◆ **TASK ITEM**
How many of the lines below include "bulleted"? Give the number and no other words.

------------------------

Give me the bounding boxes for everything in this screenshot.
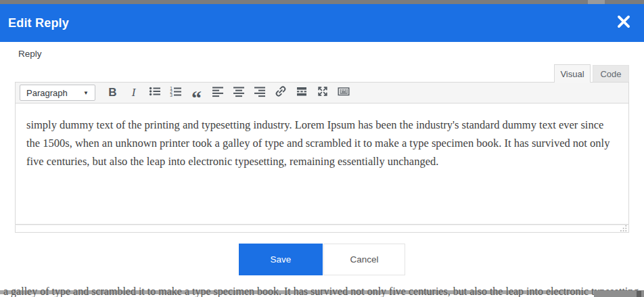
chevron-down-icon: ▼ bbox=[83, 90, 89, 96]
italic-icon: I bbox=[132, 86, 136, 99]
numbered-list-button[interactable]: 1 2 3 bbox=[165, 84, 186, 101]
paragraph-format-value: Paragraph bbox=[26, 88, 68, 98]
insert-link-button[interactable] bbox=[270, 84, 291, 101]
fullscreen-button[interactable] bbox=[312, 84, 333, 101]
link-icon bbox=[274, 85, 288, 101]
modal-overlay-band bbox=[0, 290, 644, 294]
tab-visual[interactable]: Visual bbox=[554, 64, 591, 83]
align-center-icon bbox=[232, 85, 246, 101]
bulleted-list-button[interactable] bbox=[144, 84, 165, 101]
resize-grabber[interactable] bbox=[620, 223, 627, 235]
modal-header: Edit Reply bbox=[0, 4, 644, 42]
align-right-button[interactable] bbox=[249, 84, 270, 101]
svg-text:3: 3 bbox=[170, 93, 172, 97]
bold-icon: B bbox=[108, 86, 116, 99]
align-left-button[interactable] bbox=[207, 84, 228, 101]
editor-paragraph: simply dummy text of the printing and ty… bbox=[26, 116, 618, 170]
scrollbar-thumb bbox=[637, 291, 641, 297]
blockquote-button[interactable]: “ bbox=[186, 84, 207, 101]
close-button[interactable] bbox=[614, 14, 633, 32]
tab-code-label: Code bbox=[600, 69, 621, 79]
read-more-icon bbox=[295, 85, 308, 101]
wysiwyg-editor: Visual Code Paragraph ▼ B I bbox=[15, 64, 629, 233]
align-left-icon bbox=[211, 85, 225, 101]
bulleted-list-icon bbox=[148, 85, 162, 101]
reply-field-label: Reply bbox=[18, 49, 42, 59]
fullscreen-icon bbox=[316, 85, 329, 101]
bold-button[interactable]: B bbox=[102, 84, 123, 101]
cancel-button[interactable]: Cancel bbox=[323, 244, 405, 275]
modal-title: Edit Reply bbox=[8, 16, 69, 30]
italic-button[interactable]: I bbox=[123, 84, 144, 101]
modal-body: Reply Visual Code Paragraph ▼ B I bbox=[0, 42, 644, 285]
toolbar-toggle-button[interactable] bbox=[333, 84, 354, 101]
align-center-button[interactable] bbox=[228, 84, 249, 101]
tab-visual-label: Visual bbox=[560, 69, 584, 79]
modal-actions: Save Cancel bbox=[0, 244, 644, 275]
numbered-list-icon: 1 2 3 bbox=[169, 85, 183, 101]
editor-toolbar: Paragraph ▼ B I 1 bbox=[15, 82, 629, 104]
align-right-icon bbox=[253, 85, 267, 101]
read-more-tag-button[interactable] bbox=[291, 84, 312, 101]
save-button[interactable]: Save bbox=[239, 244, 323, 275]
editor-mode-tabs: Visual Code bbox=[15, 64, 629, 82]
tab-code[interactable]: Code bbox=[593, 65, 629, 82]
keyboard-icon bbox=[337, 85, 350, 101]
paragraph-format-dropdown[interactable]: Paragraph ▼ bbox=[20, 85, 95, 101]
editor-content-area[interactable]: simply dummy text of the printing and ty… bbox=[15, 104, 629, 225]
editor-statusbar bbox=[15, 225, 629, 233]
dimmed-background-page: a galley of type and scrambled it to mak… bbox=[0, 285, 644, 297]
close-icon bbox=[616, 14, 632, 32]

------------------------

◆ **EXERCISE SOLUTION**
2